Playing G.I. Joe With A Semi-Literate Con Man

In last November’s bluprint (issue 2.2), I examined the media’s relationship with the US government as the ramping for Gulf War 2 was in full swing and the news agencies were doing little more than repeating the government line. What, if anything, has changed in this regard?

It turns out that if anything, the news media have become more entangled with the US government, while the authorities’ message has become increasingly hard to swallow. Since I wrote the story, the United States has invaded Iraq, missing its despotic leader. They have had more casualties since they announced the end of ‘major combat operations’ than during. They have managed to leak the name of an undercover CIA agent to spite her husband, who was talking smack about President Bush and his request for an additional $87 Billion to ‘rebuild’ Iraq. Speaking of which, everyone seems to have forgotten that one of Bush’s campaign promises was not to engage in nation building. How many more is he going to destroy?

The worst part about the mess in the Middle East is that the Americans truly believed they would be welcomed with open arms as liberators after ousting Saddam Hussein. The news media went over ready to capture the slaughter. Unfortunately, predictably, the cocky talk of Bush, Donald Rumsfeld et al underestimated almost everything, from resistance to monies needed, to time. Instead of the press access hassles that plagued the first Gulf War, reporters were allowed to be ‘embedded’ with individual units, living more-or-less as a soldier. This new-and-improved system resulted in something perhaps even worse. Instead of being denied access to the lives of soldiers, reporters were soldiers, and therefore got so enamored by the inherent camaraderie of an army unit that their stories lacked objectivity. You can’t very well criticize the very people who are directly protecting you every day.

In fact, objectivity can get you fired. Veteran newsman Peter Arnett was fired from NBC after he gave an interview on Iraqi TV in late March, saying that the US war plan was failing (which it was). Geraldo Rivera, in all his pompous glory, was forced to leave Iraq after reporting US ‘operational details.’ I suppose that’s what you get for embedding reporters. You make army details a reporter’s own personal details.

Aside from some exceptions, the reporting was straightforward and patriotic. Lots of shots of Saddam statues toppling and happy Iraqis (although not as many as anyone had hoped). President Bush landed in a jet on an aircraft carrier for no apparent reason, announcing the end of major combat. Presumably, this move only angered the USA’s enemies even more, encouraging the kind of small-scale but persistent and dangerous resistance that exists currently in Iraq.

Instead of focusing on fluffy pieces like the Jessica Lynch story, the news media should have been questioning the US authorities directly about their intentions for war.
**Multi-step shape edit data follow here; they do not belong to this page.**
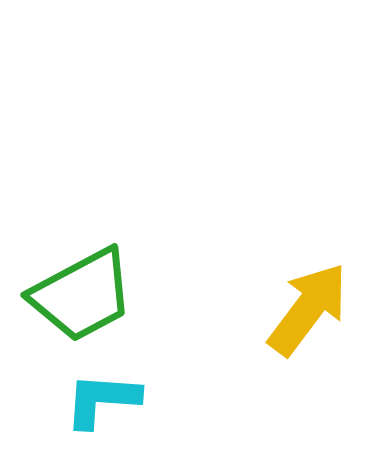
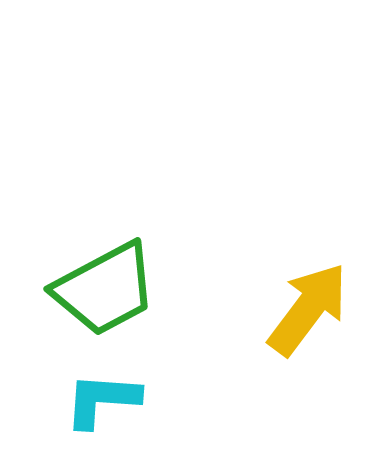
green trapezoid: moved 23 px right, 6 px up
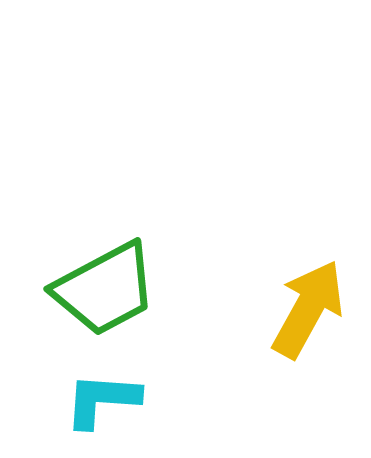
yellow arrow: rotated 8 degrees counterclockwise
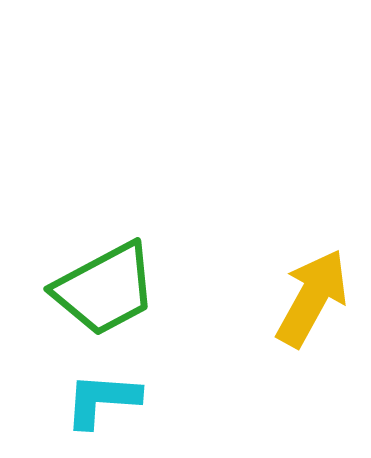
yellow arrow: moved 4 px right, 11 px up
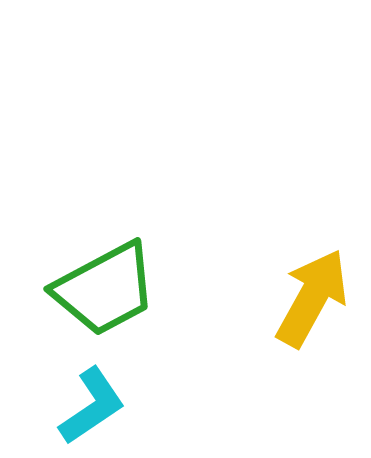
cyan L-shape: moved 10 px left, 6 px down; rotated 142 degrees clockwise
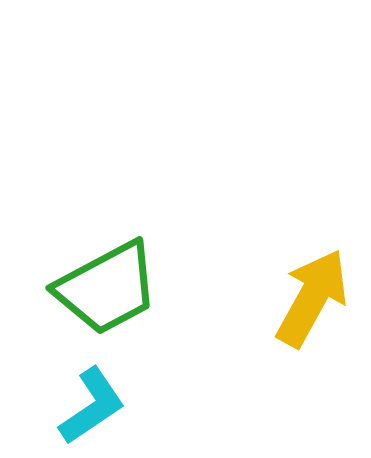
green trapezoid: moved 2 px right, 1 px up
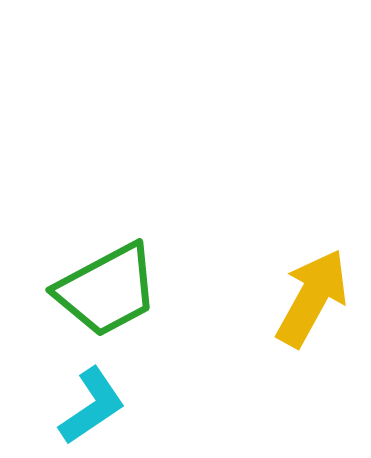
green trapezoid: moved 2 px down
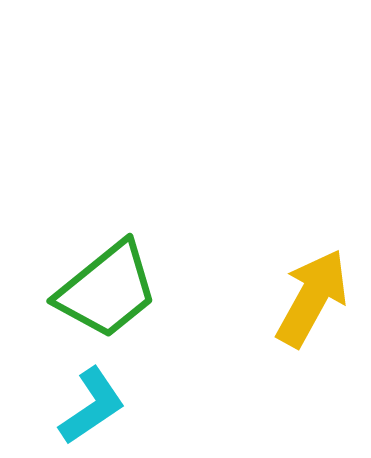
green trapezoid: rotated 11 degrees counterclockwise
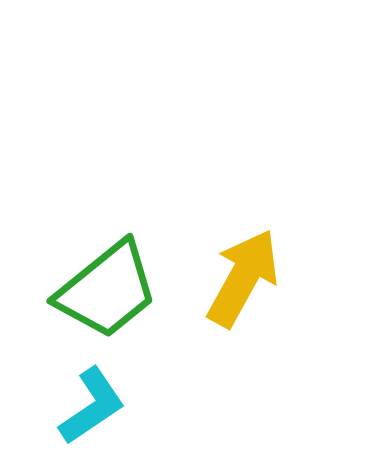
yellow arrow: moved 69 px left, 20 px up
Did they intentionally mislead the American people into believing there were powerful weapons hidden in the desert, aimed at US interests? That this so-called rogue state simply by its nature could be a haven for terrorists? It turns out neither is true, and it’s believed now that Saddam was really just bluffing about his arsenal in order to keep the Americans out.

And, the USA is in much deeper trouble than they should be because they have elected an inept president. (Still the best description I have heard is ‘a semi-literate con man.’) George W. Bush is such a good liar because he actually believes what he is saying. Aides say he barely reads daily briefings, and seems to be a selective listener. His plainspoken manner that originally warmed a tepid press corps now just seems to alarm them. Of course, it is largely the media’s fault he was elected in the first place. The Florida debacle that put him into office was a media circus, except the media didn’t ask the right questions. Like why thousands of mostly black Floridians were taken off the voting list because their names were similar to out-of-state felons. Or why votes ‘spoiled’ by an extra mark on the ballot were thrown out at a rate of 12.5% in certain black counties versus 1% in mostly white areas.

The British press ran with these stories 3 weeks after Bush took office. The first stateside outlet to catch it was the Washington Post. Seven months later.

Years later, Bush is still spewing abstract statements about terror, evil, and ‘enemies of freedom.’ It’s all bullshit. If the elite newsmen and women of the United States would stop getting distracted by Michael Jackson and celebrity tiger attacks and do their job, we would begin to see a more accountable government. One that makes rational decisions, and one that doesn’t pretend that pre-emptive strikes are a good idea. Those in the news media need to be the ones jostling the status quo, because they have the ears and eyes of the nation (the continent!). Because, it feels like these stupid, silly, greedy men are getting away with it. And it sickens me.